All-Eins, nicht nur im Januar …

Von Peter W. Köhne

Wenn wir uns die „Netzwerke“ anschauen, die wir im August 2018 betrachtet haben, ist die Frage offen geblieben, ob es eine noch umfassendere Verknüpfung gibt, ob es vielleicht sogar keine Verknüpfung ist, sondern wirklich alles Eins ist.

Es geschehen viele Situationen, die eigentlich nichts miteinander zu tun haben und trotzdem sind sie miteinander verknüpft. Beispiel: Sicher hat jeder schon einmal in einem Stau gestanden, wer mit dem Auto unterwegs ist. Ich bin viel mit dem Auto unterwegs, da ich auch einiges an Material und Geräten für die Seminare mitnehmen muss.

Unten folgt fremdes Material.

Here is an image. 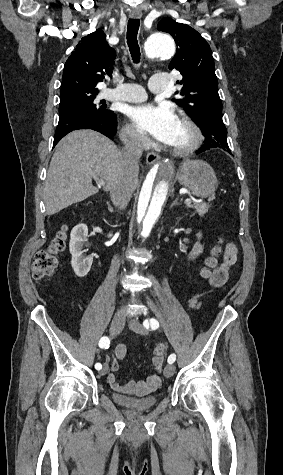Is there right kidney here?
<instances>
[{"label": "right kidney", "instance_id": "ca27d5eb", "mask_svg": "<svg viewBox=\"0 0 283 475\" xmlns=\"http://www.w3.org/2000/svg\"><path fill=\"white\" fill-rule=\"evenodd\" d=\"M88 236V228L86 224H78L71 230L69 249L72 253L71 265L79 277H84L90 271L93 257L91 255H84L83 245ZM87 251V249H86Z\"/></svg>", "mask_w": 283, "mask_h": 475}]
</instances>
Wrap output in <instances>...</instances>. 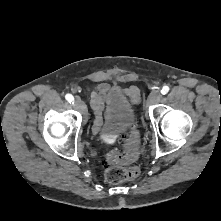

Wie oft ist es mir schon passiert, dass ich in einen Stau geriet, von dem mir nicht klar war, warum er entstehen konnte. In der Verkehrsdurchsage wurde zwar ein Stau angesagt allerdings in der Gegenrichtung. Wenn ich dann in die Nähe dieses Unfalls kam, musste ich feststellen, dass der Stau auf unserer Seite nur durch die sogenannten „Gaffer“ entstanden war. Was verband uns aber mit dem Unfall auf der Gegenseite? NeuGIER!** Eine Situation, mit der wir eigentlich nichts zu tun hatten, bremste auf meiner Seite den Verkehr. Dies ist aber noch überschaubar.

Weniger überschaubar ist ein Phänomen beim Wetter und seiner Entstehung, der „Schmetterlingseffekt“. Schon einmal gehört? Der amerikanische Meteorologe Edward N. Lorenz hielt 1972 einen Vortrag über die Vorherbestimmbarkeit, z.B. des Wetters und fragte: „Kann der Flügelschlag eines Schmetterlings in Brasilien einen Tornado in Texas auslösen?“

Kleine Ursache – große Wirkung? Man könnte sagen, ein typischer Schneeballeffekt. Allerdings ist eine Schneelawine noch einigermaßen bestimmt. Wenn ein kleiner Schneeball ein Schneebrett so trifft, dass sich das Schneebrett löst, ist die Lawine absehbar. Aber ein winzig kleiner Flügelschlag eines Schmetterlings?

Aus der Chaosforschung ist bekannt, dass kleinste Veränderungen der Anfangsbedingungen einer Entwicklung z.B. ein unbemerkter Flügelschlag eines Schmetterlings, beim Wetter in der Folge unüberschaubare Wirkungen haben können.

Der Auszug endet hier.